EXERCISE DESCRIPTION: Print the full listing exactly.

--- EXERCISE DATA Enclosed Below ---

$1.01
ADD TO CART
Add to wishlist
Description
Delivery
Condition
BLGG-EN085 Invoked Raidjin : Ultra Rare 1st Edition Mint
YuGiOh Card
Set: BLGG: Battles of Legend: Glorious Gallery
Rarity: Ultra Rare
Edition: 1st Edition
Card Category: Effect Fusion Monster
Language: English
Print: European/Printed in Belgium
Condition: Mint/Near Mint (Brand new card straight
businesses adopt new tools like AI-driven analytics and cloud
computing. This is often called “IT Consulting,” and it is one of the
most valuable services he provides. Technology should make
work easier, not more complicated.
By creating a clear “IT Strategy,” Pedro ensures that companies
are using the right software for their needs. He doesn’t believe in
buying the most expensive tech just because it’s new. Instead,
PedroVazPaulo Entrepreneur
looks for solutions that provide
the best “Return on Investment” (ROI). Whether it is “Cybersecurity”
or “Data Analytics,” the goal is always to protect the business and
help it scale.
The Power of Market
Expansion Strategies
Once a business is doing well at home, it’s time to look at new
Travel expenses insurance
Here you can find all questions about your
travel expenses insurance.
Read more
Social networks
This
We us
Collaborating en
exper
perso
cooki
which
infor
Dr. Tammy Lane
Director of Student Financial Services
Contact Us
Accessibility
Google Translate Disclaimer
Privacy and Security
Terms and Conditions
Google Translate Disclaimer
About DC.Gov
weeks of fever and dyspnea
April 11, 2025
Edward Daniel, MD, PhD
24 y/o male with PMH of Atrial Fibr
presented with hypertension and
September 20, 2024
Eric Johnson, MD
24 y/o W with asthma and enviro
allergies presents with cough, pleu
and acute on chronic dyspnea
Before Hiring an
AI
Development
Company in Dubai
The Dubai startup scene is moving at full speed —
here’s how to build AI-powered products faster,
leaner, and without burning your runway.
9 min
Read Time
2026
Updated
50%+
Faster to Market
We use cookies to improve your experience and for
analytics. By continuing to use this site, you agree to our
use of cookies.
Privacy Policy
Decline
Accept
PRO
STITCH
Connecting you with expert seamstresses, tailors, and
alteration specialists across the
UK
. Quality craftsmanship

--- End of Enclosed EXERCISE DATA ---

RESPONSE:
$1.01
ADD TO CART
Add to wishlist
Description
Delivery
Condition
BLGG-EN085 Invoked Raidjin : Ultra Rare 1st Edition Mint
YuGiOh Card
Set: BLGG: Battles of Legend: Glorious Gallery
Rarity: Ultra Rare
Edition: 1st Edition
Card Category: Effect Fusion Monster
Language: English
Print: European/Printed in Belgium
Condition: Mint/Near Mint (Brand new card straight
businesses adopt new tools like AI-driven analytics and cloud
computing. This is often called “IT Consulting,” and it is one of the
most valuable services he provides. Technology should make
work easier, not more complicated.
By creating a clear “IT Strategy,” Pedro ensures that companies
are using the right software for their needs. He doesn’t believe in
buying the most expensive tech just because it’s new. Instead,
PedroVazPaulo Entrepreneur
looks for solutions that provide
the best “Return on Investment” (ROI). Whether it is “Cybersecurity”
or “Data Analytics,” the goal is always to protect the business and
help it scale.
The Power of Market
Expansion Strategies
Once a business is doing well at home, it’s time to look at new
Travel expenses insurance
Here you can find all questions about your
travel expenses insurance.
Read more
Social networks
This
We us
Collaborating en
exper
perso
cooki
which
infor
Dr. Tammy Lane
Director of Student Financial Services
Contact Us
Accessibility
Google Translate Disclaimer
Privacy and Security
Terms and Conditions
Google Translate Disclaimer
About DC.Gov
weeks of fever and dyspnea
April 11, 2025
Edward Daniel, MD, PhD
24 y/o male with PMH of Atrial Fibr
presented with hypertension and
September 20, 2024
Eric Johnson, MD
24 y/o W with asthma and enviro
allergies presents with cough, pleu
and acute on chronic dyspnea
Before Hiring an
AI
Development
Company in Dubai
The Dubai startup scene is moving at full speed —
here’s how to build AI-powered products faster,
leaner, and without burning your runway.
9 min
Read Time
2026
Updated
50%+
Faster to Market
We use cookies to improve your experience and for
analytics. By continuing to use this site, you agree to our
use of cookies.
Privacy Policy
Decline
Accept
PRO
STITCH
Connecting you with expert seamstresses, tailors, and
alteration specialists across the
UK
. Quality craftsmanship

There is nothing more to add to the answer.